Several papers published in this issue presented the synthesis and application of six membered N-heterocyclic derivatives, such as the N-substituted diamino-pyrimidine derivatives destined to act as novel anoctamin 1 ion channel blockers [6]. The preparation of twenty 1,3,5-triazine hydrazone derivatives was reported using a simple procedure by reacting aromatic aldehydes with 6-hydrazino-2,4-disubstituted-s-triazines. Structure–activity relationships were investigated evidencing that substituents both on the triazine scaffold and on the benzylidene moiety affect the antiproliferative activity of these compounds [7]. Another study reported the synthesis of ethyl 2-amino-4,5,6,7-tetrahydrobenzo[b]thiophene-3-carboxylate derivatives and pyrimidines or pyrimidinones prepared from these compounds. Examination of their apoptosis-inducing effect for breast cancer both in vitro and in vivo showed that a compound lacking N-heterocyclic moiety most effectively induced apoptosis and necrosis in the examined cancer cells; however, some pyrimide ring bearing materials also gave promising results as concerns their antitumor activity evaluations [8]. Interesting diversities on the properties and applicabilities of N-heterocyclic compounds were reported in two communications [9,10]. In one report, tosylated tetraaza-macrocyclic pyridinophane was used to evidence various supramolecular forces, which contribute to the stabilization of anionic species (Br₃⁻), by analyzing the X-ray diffractograms of single crystals that grew from an aqueous acidic solution [9]. In the other communication, lipophilic enantiopure acridino-crown ethers were synthetized and used as efficient enantioselective carrier and sensor molecules in phase transport and electrochemical processes [10].
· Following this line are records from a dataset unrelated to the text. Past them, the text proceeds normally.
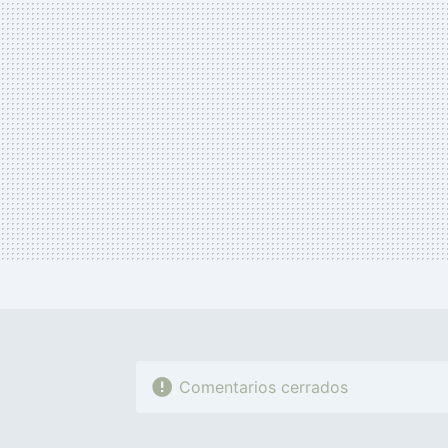
Comentarios cerrados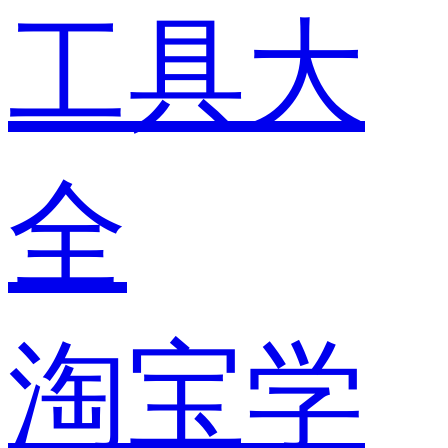
工具大
全
淘宝学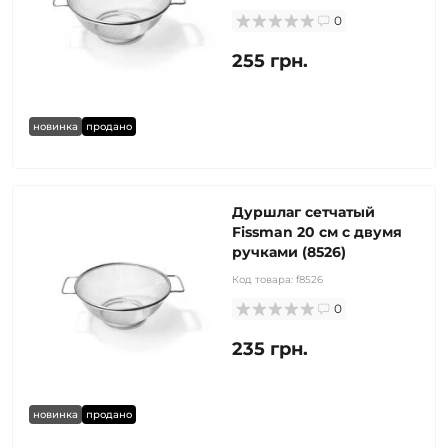
0
255 грн.
новинка
продано
Дуршлаг сетчатый
Fissman 20 см с двумя
ручками (8526)
Код товара:
f8526
0
235 грн.
новинка
продано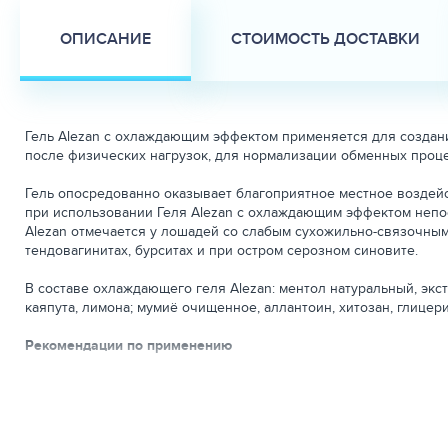
ОПИСАНИЕ
СТОИМОСТЬ ДОСТАВКИ
Гель Alezan с охлаждающим эффектом применяется для создан
после физических нагрузок, для нормализации обменных проц
Гель опосредованно оказывает благоприятное местное воздейс
при использовании Геля Alezan с охлаждающим эффектом непос
Alezan отмечается у лошадей со слабым сухожильно-связочным 
тендовагинитах, бурситах и при остром серозном синовите.
В составе охлаждающего геля Alezan: ментол натуральный, экст
каяпута, лимона; мумиё очищенное, аллантоин, хитозан, глицер
Рекомендации по применению
Гель наносят лёгким массажным движением на проблемный участ
наносить на поврежденную кожу.
Условия хранения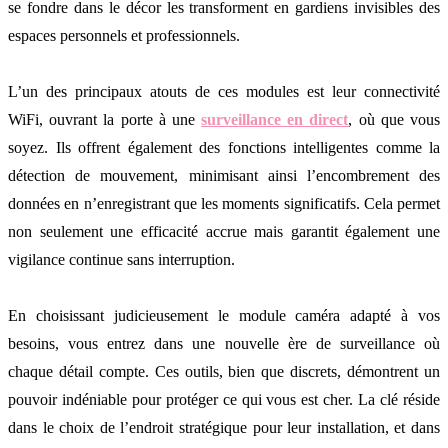
se fondre dans le décor les transforment en gardiens invisibles des
espaces personnels et professionnels.
L’un des principaux atouts de ces modules est leur connectivité
WiFi, ouvrant la porte à une
surveillance en direct
, où que vous
soyez. Ils offrent également des fonctions intelligentes comme la
détection de mouvement, minimisant ainsi l’encombrement des
données en n’enregistrant que les moments significatifs. Cela permet
non seulement une efficacité accrue mais garantit également une
vigilance continue sans interruption.
En choisissant judicieusement le module caméra adapté à vos
besoins, vous entrez dans une nouvelle ère de surveillance où
chaque détail compte. Ces outils, bien que discrets, démontrent un
pouvoir indéniable pour protéger ce qui vous est cher. La clé réside
dans le choix de l’endroit stratégique pour leur installation, et dans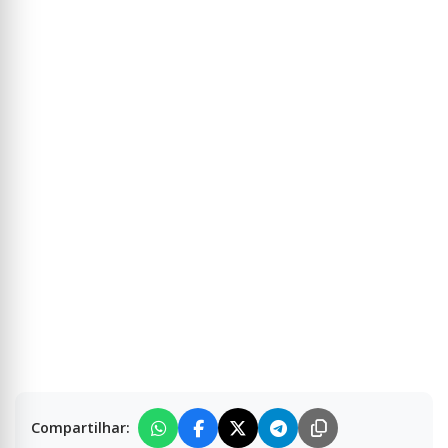
Compartilhar: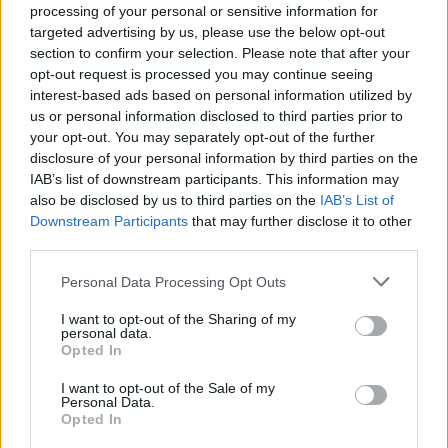
processing of your personal or sensitive information for
targeted advertising by us, please use the below opt-out
section to confirm your selection. Please note that after your
opt-out request is processed you may continue seeing
interest-based ads based on personal information utilized by
us or personal information disclosed to third parties prior to
your opt-out. You may separately opt-out of the further
disclosure of your personal information by third parties on the
IAB’s list of downstream participants. This information may
also be disclosed by us to third parties on the
IAB’s List of
Downstream Participants
that may further disclose it to other
third parties.
Please note that this website/app uses one or more Google
Personal Data Processing Opt Outs
services and may gather and store information including but
not limited to your visit or usage behaviour. You may click to
I want to opt-out of the Sharing of my
personal data.
grant or deny consent to Google and its third-party tags to
Opted In
use your data for below specified purposes in below Google
Login
consent section.
I want to opt-out of the Sale of my
Personal Data.
Opted In
Please login to comment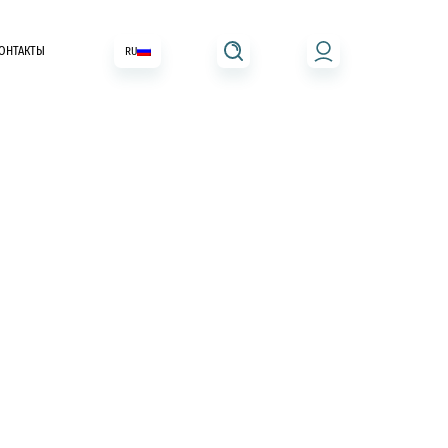
ОНТАКТЫ
RU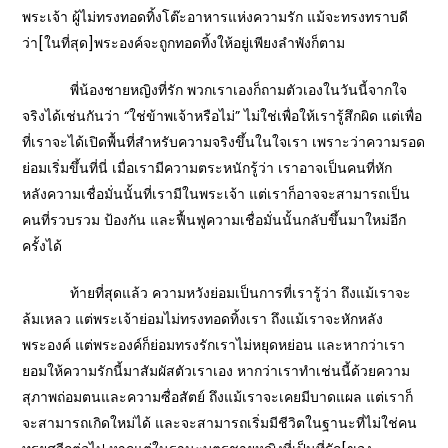
พระเจ้า ผู้ไม่ทรงทอดทิ้งโต๊ะอาหารแห่งความรัก แม้จะทรงทราบดี
ว่า[ในที่สุด]พระองค์จะถูกทอดทิ้งให้อยู่เพียงลำพังก็ตาม
พี่น้องชายหญิงที่รัก พวกเราเองก็ถามตัวเองในวันนี้จากใจ
จริงได้เช่นกันว่า “ใช่ข้าพเจ้าหรือไม่” ไม่ใช่เพื่อให้เรารู้สึกผิด แต่เพื่อ
ที่เราจะได้เปิดพื้นที่สำหรับความจริงขึ้นในใจเรา เพราะว่าความรอด
ย่อมเริ่มขึ้นที่นี่ เมื่อเรามีความตระหนักรู้ว่า เราอาจเป็นคนที่หัก
หลังความเชื่อมั่นนั้นที่เรามีในพระเจ้า แต่เราก็อาจจะสามารถเป็น
คนที่รวบรวม ป้องกัน และฟื้นฟูความเชื่อมั่นนั้นกลับขึ้นมาใหม่อีก
ครั้งได้
ท้ายที่สุดแล้ว ความหวังย่อมเป็นการที่เรารู้ว่า ถึงแม้เราจะ
ล้มเหลว แต่พระเจ้าย่อมไม่ทรงทอดทิ้งเรา ถึงแม้เราจะหักหลัง
พระองค์ แต่พระองค์ก็ย่อมทรงรักเราไม่หยุดหย่อน และหากว่าเรา
ยอมให้ความรักนี้มาสัมผัสตัวเราเอง หากว่าเราทำเช่นนี้ด้วยความ
สุภาพถ่อมตนและความซื่อสัตย์ ถึงแม้เราจะเคยมีบาดแผล แต่เราก็
จะสามารถเกิดใหม่ได้ และจะสามารถเริ่มมีชีวิตในฐานะที่ไม่ใช่คน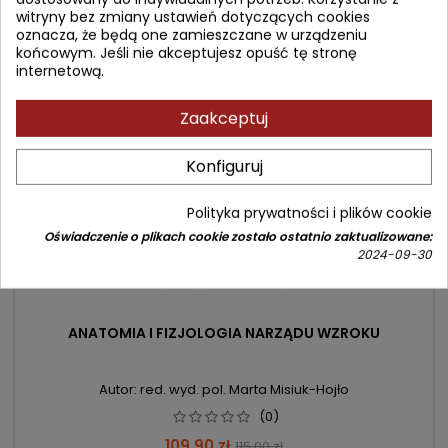
witryny bez zmiany ustawień dotyczących cookies
oznacza, że będą one zamieszczane w urządzeniu
końcowym. Jeśli nie akceptujesz opuść tę stronę
- 5,10 zł
internetową.
favorite_border
Zaakceptuj
Konfiguruj
Polityka prywatności i plików cookie
Oświadczenie o plikach cookie zostało ostatnio zaktualizowane:
2024-09-30
ANATOMIA I FIZJOLOGIA NARZĄDU WZROKU
Autor: red. wyd. pol. Marta Misiuk-Hojło
(0)
Cena
Cena
109,90 zł
115,00 zł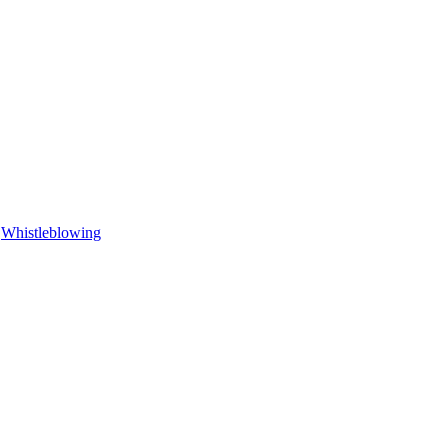
Whistleblowing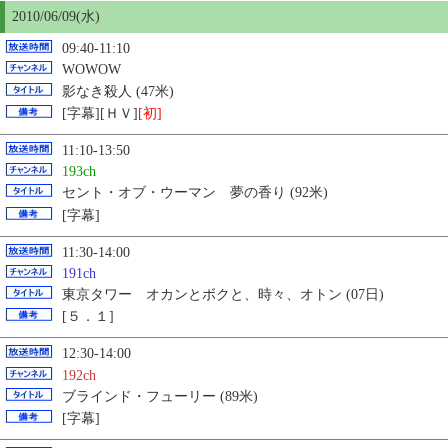
2010/06/09(水)
09:40-11:10
WOWOW
影なき殺人 (47米)
[字幕][ＨＶ]
[初]
11:10-13:50
193ch
セント・オブ・ウーマン 夢の香り (92米)
[字幕]
11:30-14:00
191ch
東京タワー オカンとボクと、時々、オトン (07日)
[５．１]
12:30-14:00
192ch
ブラインド・フューリー (89米)
[字幕]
To our delight, three reviews were also submitted for publication in this Special Issue. One collected the 1,3,4-thiadiazole derivatives with potential anticancer activities, which were reported in the last ten years [11], the other surveyed recent developments in the synthesis of β-carboline alkaloids and related heterocyclic derivatives and their pharmacological potentials through examples published in the last five years [12]. In addition, significant results from the last decade on the synthetic modifications of pentacyclic triterpenoids with fused nitrogen-containing heterocyclic scaffolds and the anticancer activities of these molecular hybrids were also summarized [13]. Finally, our hopes cherished when lunching this Special Issue were fulfilled by the diversity of the novel N-heterocyclic compounds with various applications appeared in the communications published. The success of this issue confirmed that valuable results could be published in this area on a regular basis and encouraged us to consider editing other Special Issues on this vast research area in the future.